Computer Memory Hierarchy
Different types of memory perform and serve different purposes in the overall scheme of computer engineering. They are classified based on their purpose, speed, complexities and cost of manufacturing.
Generally, faster memory costs more to design and manufacture. As a result, their capacity is usually more limited. It is also true the other way around, slower memory and storage system almost always have more capacity.
Computer Memory Hierarchy is a pyramid structure that is commonly used to illustrate the significant differences among memory types. This diagram and variations of it can be found on various reference websites on the Internet such as Wikipedia.
The version of Computer Memory Hierarchy illustrated here represents different levels of performance among various memory technologies that can be found in standard desktop computers.
The DDR Memory Family
Double-Data Rate (DDR) is an evolutionary progress from SD-RAM (SDR) technology, which was first introduced in 1993. As that technology reaches its limit in 1999, DDR technology was engineered as the solution for the subsequent decade.
There are two ways to describe DDR memory specifications. One denotes the actual DRAM chip specification; the other is used to describe the memory module specification. They are sometimes used interchangeably, but as we progress along you will discover that not all memories are created equal or appear as them seemed.
Main Differences between DDR generations
There are fundamental differences between each generation of DDR beyond physical distinctions.
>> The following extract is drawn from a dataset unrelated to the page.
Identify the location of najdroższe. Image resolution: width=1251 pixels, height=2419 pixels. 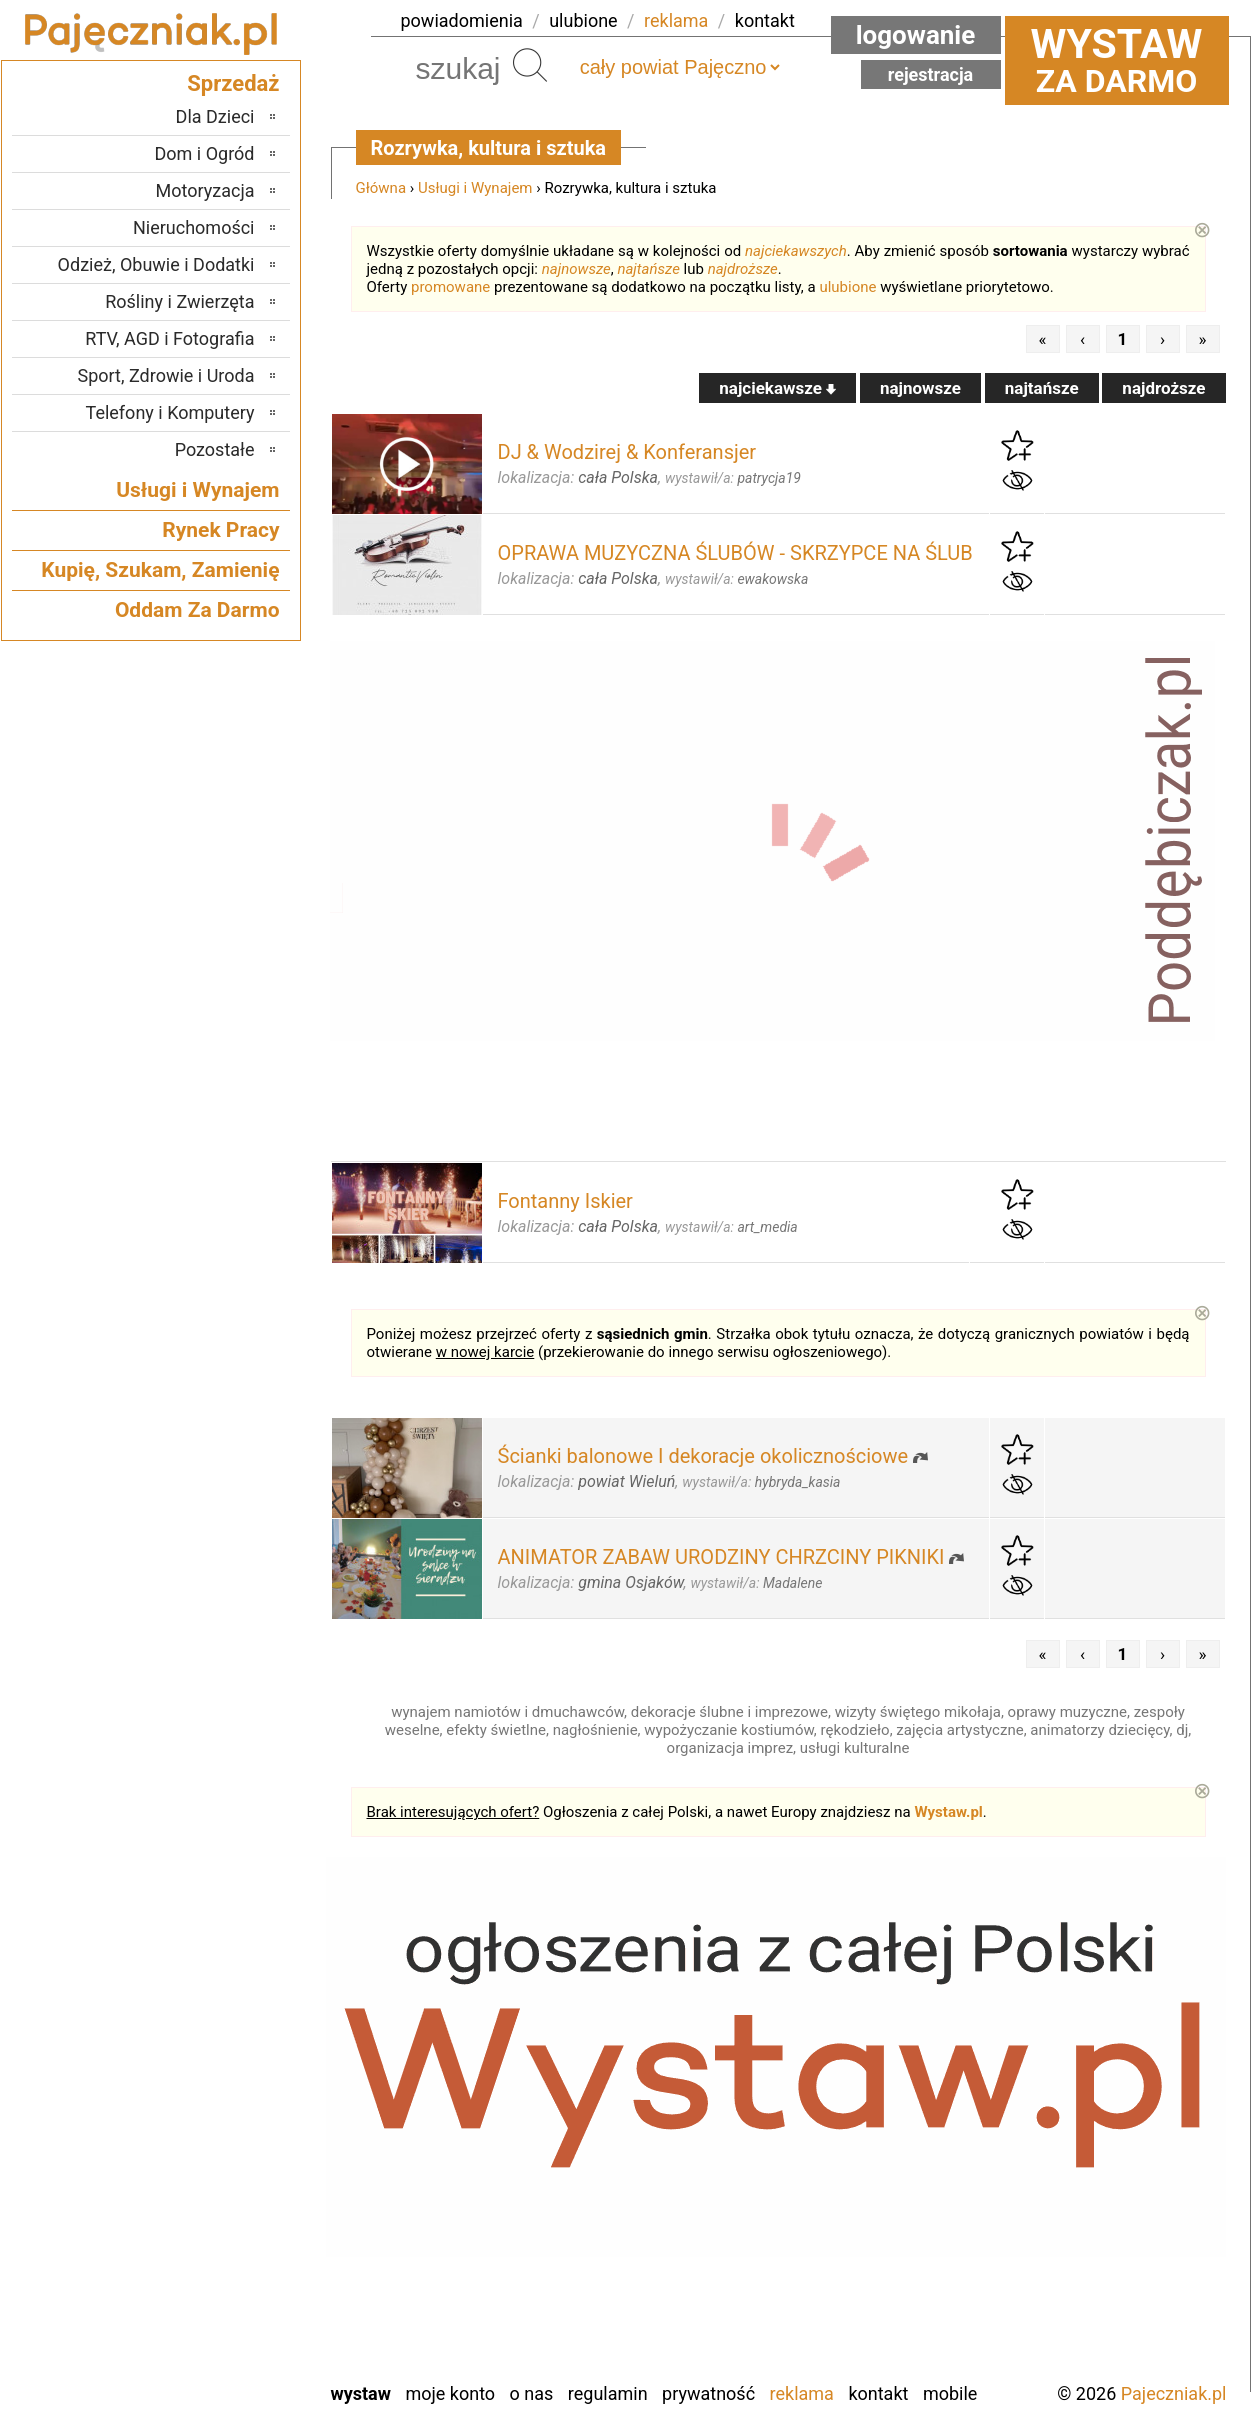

Each progression of technology tries to solve problems or side-effects associated with faster performance such as signal noise, skewing, jitters, timing inaccuracy, interference and so forth.
It was not because these problems did not exist in previous generations, but the fact that they were often insignificant at slower speed. At higher speeds, new techniques are required to mitigate higher level of signal uncertainties. Faster performance requires much tighter tolerance.
A clock cycle is how long it takes the wave from the peak to reach the bottom, shown here as a Sine wave, but do note that the actual shape of the signal is more in between that of square and Sine. The ability to send 2 signals in a clock cycle is achieved by attaching the data on the rise and fall of the wave. This is the key to DDR technology.